- Provided data:
◇ ◇ ◇ ◇ ◇ ◇ ◇
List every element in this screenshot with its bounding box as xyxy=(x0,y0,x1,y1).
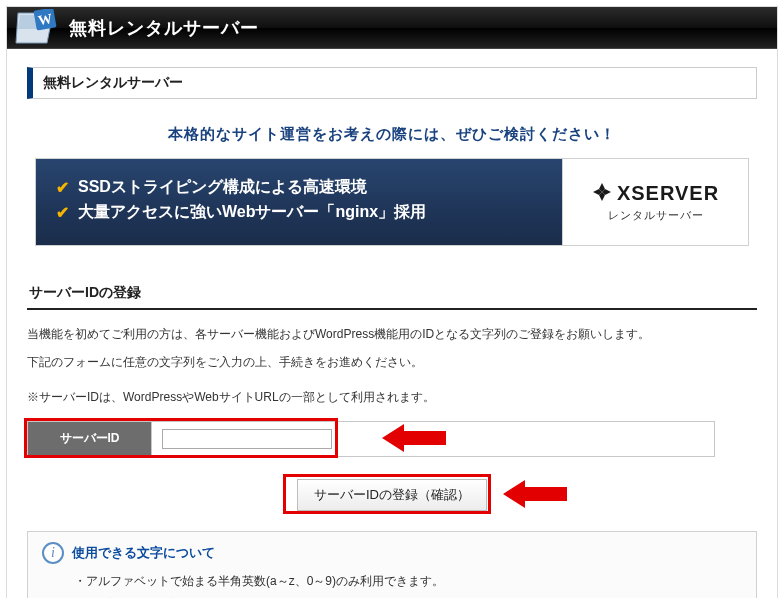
info-panel: i 使用できる文字について アルファベットで始まる半角英数(a～z、0～9)のみ… xyxy=(27,531,757,598)
info-icon: i xyxy=(42,542,64,564)
content-area: 無料レンタルサーバー 本格的なサイト運営をお考えの際には、ぜひご検討ください！ … xyxy=(7,49,777,598)
form-row: サーバーID xyxy=(27,421,757,457)
banner-bullet: SSDストライピング構成による高速環境 xyxy=(78,177,367,198)
header-bar: W 無料レンタルサーバー xyxy=(7,7,777,49)
header-title: 無料レンタルサーバー xyxy=(69,16,259,40)
brand-name: XSERVER xyxy=(617,182,719,205)
check-icon: ✔ xyxy=(54,205,70,221)
svg-marker-9 xyxy=(503,480,567,508)
annotation-arrow-icon xyxy=(503,477,567,511)
info-title: 使用できる文字について xyxy=(72,544,215,562)
svg-marker-8 xyxy=(382,424,446,452)
submit-row: サーバーIDの登録（確認） xyxy=(27,479,757,511)
promo-headline: 本格的なサイト運営をお考えの際には、ぜひご検討ください！ xyxy=(27,125,757,144)
check-icon: ✔ xyxy=(54,180,70,196)
annotation-arrow-icon xyxy=(382,421,446,455)
brand-subtitle: レンタルサーバー xyxy=(608,208,704,223)
section-note: ※サーバーIDは、WordPressやWebサイトURLの一部として利用されます… xyxy=(27,387,757,409)
info-item: アルファベットで始まる半角英数(a～z、0～9)のみ利用できます。 xyxy=(74,570,742,593)
section-desc: 当機能を初めてご利用の方は、各サーバー機能およびWordPress機能用のIDと… xyxy=(27,324,757,346)
banner-brand: XSERVER レンタルサーバー xyxy=(562,159,748,245)
server-id-label: サーバーID xyxy=(28,421,152,456)
server-id-input[interactable] xyxy=(162,429,332,449)
banner-bullet: 大量アクセスに強いWebサーバー「nginx」採用 xyxy=(78,202,426,223)
page-frame: W 無料レンタルサーバー 無料レンタルサーバー 本格的なサイト運営をお考えの際に… xyxy=(6,6,778,598)
brand-logo-icon xyxy=(592,182,612,206)
panel-title: 無料レンタルサーバー xyxy=(27,67,757,99)
register-button[interactable]: サーバーIDの登録（確認） xyxy=(297,479,487,511)
info-item: 3文字以上12文字以下の範囲で入力できます。 xyxy=(74,593,742,598)
section-desc: 下記のフォームに任意の文字列をご入力の上、手続きをお進めください。 xyxy=(27,352,757,374)
svg-text:W: W xyxy=(37,10,53,27)
promo-banner[interactable]: ✔ SSDストライピング構成による高速環境 ✔ 大量アクセスに強いWebサーバー… xyxy=(35,158,749,246)
wordpress-server-icon: W xyxy=(15,9,59,47)
banner-features: ✔ SSDストライピング構成による高速環境 ✔ 大量アクセスに強いWebサーバー… xyxy=(36,159,562,245)
section-heading: サーバーIDの登録 xyxy=(27,280,757,310)
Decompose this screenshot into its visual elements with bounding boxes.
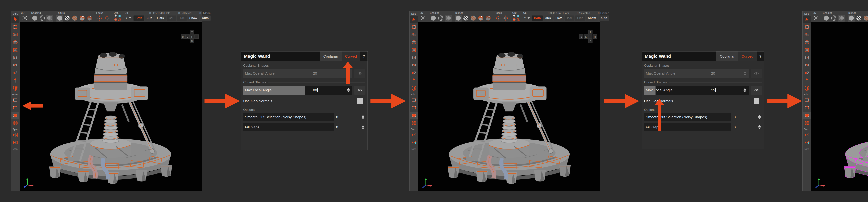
edit-arrow-tool[interactable] bbox=[803, 16, 811, 23]
3d-frame-button[interactable] bbox=[420, 15, 427, 22]
fill-gaps-stepper[interactable] bbox=[362, 123, 364, 131]
max-overall-angle-slider[interactable]: Max Overall Angle 20 bbox=[243, 69, 352, 78]
texture-material-dim-button[interactable] bbox=[485, 15, 492, 22]
texture-checker-button[interactable] bbox=[64, 15, 71, 22]
shading-wire-button[interactable] bbox=[830, 15, 837, 22]
view-front-button[interactable]: F bbox=[588, 34, 592, 39]
view-left-button[interactable]: L bbox=[185, 34, 190, 39]
cage-toggle-button[interactable] bbox=[517, 18, 520, 22]
protect-tool[interactable] bbox=[410, 84, 418, 92]
texture-checker-dim-button[interactable] bbox=[863, 15, 868, 22]
edit-arrow-tool[interactable] bbox=[410, 16, 418, 23]
max-overall-angle-value[interactable]: 20 bbox=[313, 69, 317, 78]
mode-hide-button[interactable]: Hide bbox=[575, 16, 585, 21]
texture-checker-dim-button[interactable] bbox=[470, 15, 477, 22]
tab-curved[interactable]: Curved bbox=[738, 51, 757, 61]
3d-frame-button[interactable] bbox=[21, 15, 28, 22]
up-axis-dropdown[interactable]: Y bbox=[523, 15, 530, 22]
shading-shaded-wire-button[interactable] bbox=[838, 15, 845, 22]
fill-gaps-field[interactable]: Fill Gaps bbox=[243, 123, 334, 131]
light-toggle-button[interactable] bbox=[114, 14, 117, 18]
symmetry-add-tool[interactable] bbox=[11, 139, 19, 146]
shading-solid-button[interactable] bbox=[31, 15, 38, 22]
tab-coplanar[interactable]: Coplanar bbox=[320, 51, 341, 61]
light-toggle-button[interactable] bbox=[513, 14, 516, 18]
focus-all-button[interactable] bbox=[104, 15, 111, 22]
unfold-clamp-tool[interactable] bbox=[803, 54, 811, 61]
3d-viewport[interactable]: T B L F R B bbox=[418, 22, 600, 191]
magic-wand-primitive-tool[interactable] bbox=[11, 112, 19, 119]
shading-shaded-wire-button[interactable] bbox=[445, 15, 452, 22]
tab-coplanar[interactable]: Coplanar bbox=[716, 51, 738, 61]
up-axis-dropdown[interactable]: Y bbox=[125, 15, 132, 22]
3d-viewport[interactable]: T B L F R B bbox=[811, 22, 868, 191]
prim-rect2-tool[interactable] bbox=[11, 104, 19, 111]
pincushion-grid-tool[interactable] bbox=[803, 46, 811, 54]
prim-rect2-tool[interactable] bbox=[410, 104, 418, 111]
max-local-angle-slider[interactable]: Max Local Angle 15 bbox=[644, 85, 749, 95]
symmetry-tool[interactable] bbox=[803, 131, 811, 138]
help-button[interactable]: ? bbox=[360, 51, 368, 61]
max-local-angle-stepper[interactable] bbox=[744, 85, 746, 95]
ellipse-grid-tool[interactable] bbox=[11, 39, 19, 46]
view-right-button[interactable]: R bbox=[194, 34, 198, 39]
x2-density-tool[interactable]: x2 bbox=[410, 69, 418, 77]
texture-checker-button[interactable] bbox=[462, 15, 469, 22]
focus-all-button[interactable] bbox=[502, 15, 509, 22]
shading-solid-button[interactable] bbox=[430, 15, 437, 22]
texture-material-button[interactable] bbox=[79, 15, 86, 22]
view-front-button[interactable]: F bbox=[190, 34, 194, 39]
pincushion-grid-tool[interactable] bbox=[410, 46, 418, 54]
3d-viewport[interactable]: T B L F R B bbox=[20, 22, 202, 191]
fill-gaps-stepper[interactable] bbox=[758, 123, 761, 131]
max-local-angle-input[interactable]: 15 bbox=[711, 85, 716, 95]
sphere-primitive-tool[interactable] bbox=[803, 119, 811, 127]
max-overall-angle-visibility-button[interactable] bbox=[354, 69, 365, 78]
mode-flats-button[interactable]: Flats bbox=[155, 16, 166, 21]
view-back-button[interactable]: B bbox=[579, 34, 584, 39]
x2-density-tool[interactable]: x2 bbox=[11, 69, 19, 77]
symmetry-tool[interactable] bbox=[11, 131, 19, 138]
mode-hide-button[interactable]: Hide bbox=[177, 16, 187, 21]
view-bottom-button[interactable]: B bbox=[190, 39, 194, 43]
shading-wire-button[interactable] bbox=[437, 15, 444, 22]
use-geo-normals-checkbox[interactable] bbox=[357, 98, 363, 104]
smooth-out-field[interactable]: Smooth Out Selection (Noisy Shapes) bbox=[243, 113, 334, 121]
texture-none-button[interactable] bbox=[56, 15, 63, 22]
protect-tool[interactable] bbox=[11, 84, 19, 92]
max-overall-angle-visibility-button[interactable] bbox=[751, 69, 762, 78]
pack-clamp-tool[interactable] bbox=[410, 61, 418, 69]
texture-material-button[interactable] bbox=[477, 15, 484, 22]
cage-toggle-button[interactable] bbox=[118, 18, 121, 22]
max-local-angle-input[interactable]: 80 bbox=[313, 85, 318, 95]
shading-shaded-wire-button[interactable] bbox=[46, 15, 53, 22]
max-overall-angle-stepper[interactable] bbox=[744, 69, 746, 78]
pin-tool[interactable] bbox=[803, 77, 811, 84]
warp-flag-tool[interactable] bbox=[11, 31, 19, 38]
warp-flag-tool[interactable] bbox=[803, 31, 811, 38]
marquee-select-tool[interactable] bbox=[410, 23, 418, 31]
smooth-out-stepper[interactable] bbox=[758, 113, 761, 121]
symmetry-tool[interactable] bbox=[410, 131, 418, 138]
use-geo-normals-checkbox[interactable] bbox=[753, 98, 759, 104]
mode-isolate-button[interactable]: Isol. bbox=[565, 16, 575, 21]
sphere-primitive-tool[interactable] bbox=[11, 119, 19, 127]
seams-toggle-button[interactable] bbox=[513, 18, 516, 22]
max-local-angle-slider[interactable]: Max Local Angle 80 bbox=[243, 85, 352, 95]
pack-clamp-tool[interactable] bbox=[11, 61, 19, 69]
mode-auto-button[interactable]: Auto bbox=[200, 16, 211, 21]
view-bottom-button[interactable]: B bbox=[588, 39, 592, 43]
marquee-select-tool[interactable] bbox=[11, 23, 19, 31]
pincushion-grid-tool[interactable] bbox=[11, 46, 19, 54]
smooth-out-stepper[interactable] bbox=[362, 113, 364, 121]
max-local-angle-stepper[interactable] bbox=[347, 85, 350, 95]
texture-material-dim-button[interactable] bbox=[86, 15, 93, 22]
smooth-out-value[interactable]: 0 bbox=[734, 113, 736, 121]
prim-rect-tool[interactable] bbox=[410, 96, 418, 104]
texture-none-button[interactable] bbox=[455, 15, 462, 22]
marquee-select-tool[interactable] bbox=[803, 23, 811, 31]
protect-tool[interactable] bbox=[803, 84, 811, 92]
view-back-button[interactable]: B bbox=[181, 34, 185, 39]
pin-tool[interactable] bbox=[410, 77, 418, 84]
texture-checker-dim-button[interactable] bbox=[71, 15, 78, 22]
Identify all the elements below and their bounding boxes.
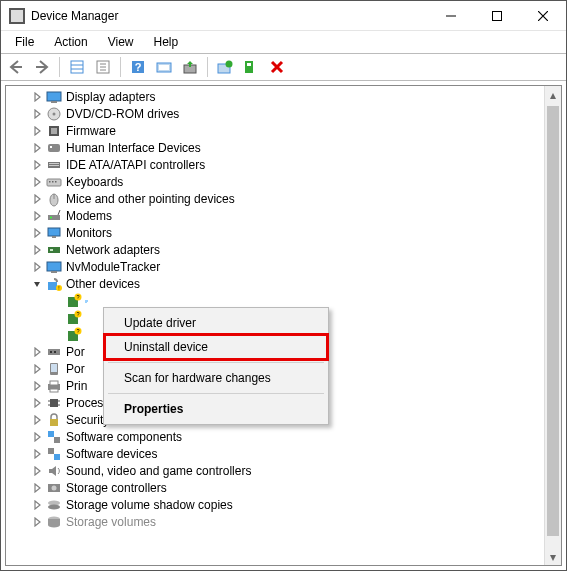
◇ ◇ ◇ ◇ ◇ ◇ ◇
Select all lines with the word "fill" from the entries above.

fill-gaps-stepper[interactable] bbox=[362, 123, 364, 131]
fill-gaps-field[interactable]: Fill Gaps bbox=[243, 123, 334, 131]
fill-gaps-stepper[interactable] bbox=[758, 123, 761, 131]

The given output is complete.